[Problem]
Below is a set of records. Please retype every one exactly.

[Records shown]
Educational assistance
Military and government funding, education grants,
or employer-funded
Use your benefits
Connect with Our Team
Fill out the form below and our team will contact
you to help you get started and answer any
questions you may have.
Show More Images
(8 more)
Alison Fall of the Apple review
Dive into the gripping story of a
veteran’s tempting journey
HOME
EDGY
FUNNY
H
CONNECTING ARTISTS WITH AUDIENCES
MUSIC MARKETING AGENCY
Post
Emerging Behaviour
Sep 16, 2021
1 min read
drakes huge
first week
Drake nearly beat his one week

[Answer space]
Educational assistance
Military and government funding, education grants,
or employer-funded
Use your benefits
Connect with Our Team
Fill out the form below and our team will contact
you to help you get started and answer any
questions you may have.
Show More Images
(8 more)
Alison Fall of the Apple review
Dive into the gripping story of a
veteran’s tempting journey
HOME
EDGY
FUNNY
H
CONNECTING ARTISTS WITH AUDIENCES
MUSIC MARKETING AGENCY
Post
Emerging Behaviour
Sep 16, 2021
1 min read
drakes huge
first week
Drake nearly beat his one week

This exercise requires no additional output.